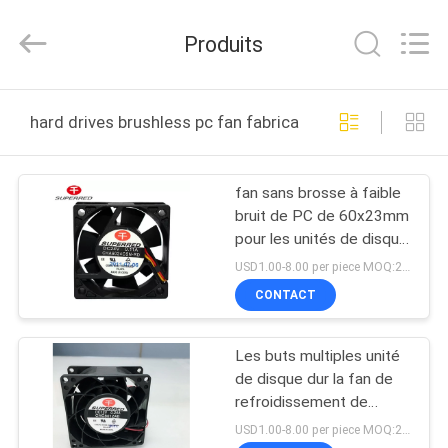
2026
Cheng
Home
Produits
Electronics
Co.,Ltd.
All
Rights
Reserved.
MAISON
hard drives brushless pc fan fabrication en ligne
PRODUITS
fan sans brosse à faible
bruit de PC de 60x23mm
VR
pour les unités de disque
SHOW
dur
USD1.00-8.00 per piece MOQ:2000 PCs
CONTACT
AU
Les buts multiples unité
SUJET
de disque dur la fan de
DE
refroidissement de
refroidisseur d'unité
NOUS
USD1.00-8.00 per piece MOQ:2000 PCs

* * *

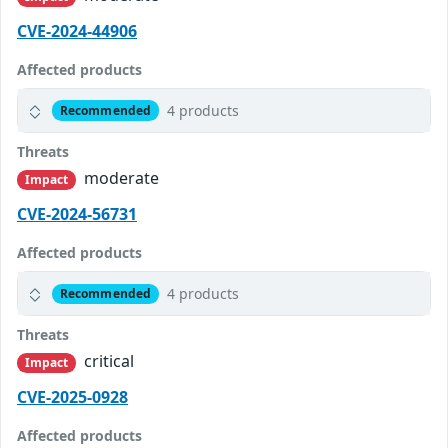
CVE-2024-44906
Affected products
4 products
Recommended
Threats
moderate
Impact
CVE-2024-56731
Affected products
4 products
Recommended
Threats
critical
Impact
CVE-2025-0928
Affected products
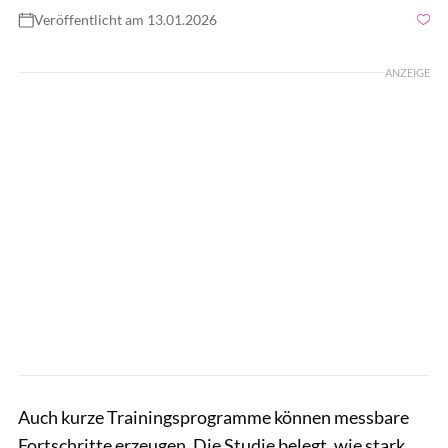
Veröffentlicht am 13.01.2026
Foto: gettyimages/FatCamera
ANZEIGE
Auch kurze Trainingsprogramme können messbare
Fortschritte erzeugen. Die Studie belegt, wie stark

...

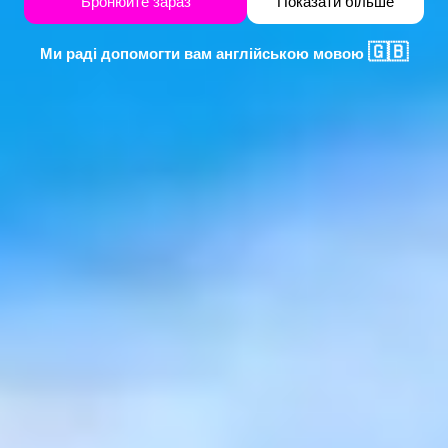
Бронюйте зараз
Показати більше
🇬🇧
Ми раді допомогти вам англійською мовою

# Exercise instructions
The reply should consist solely of the lines above from the one that has "Foto: gettyimages/FatCamera" through the one that has "Fortschritte erzeugen. Die", reproduced exactly.

# Reply
Foto: gettyimages/FatCamera
ANZEIGE
Auch kurze Trainingsprogramme können messbare
Fortschritte erzeugen. Die Studie belegt, wie stark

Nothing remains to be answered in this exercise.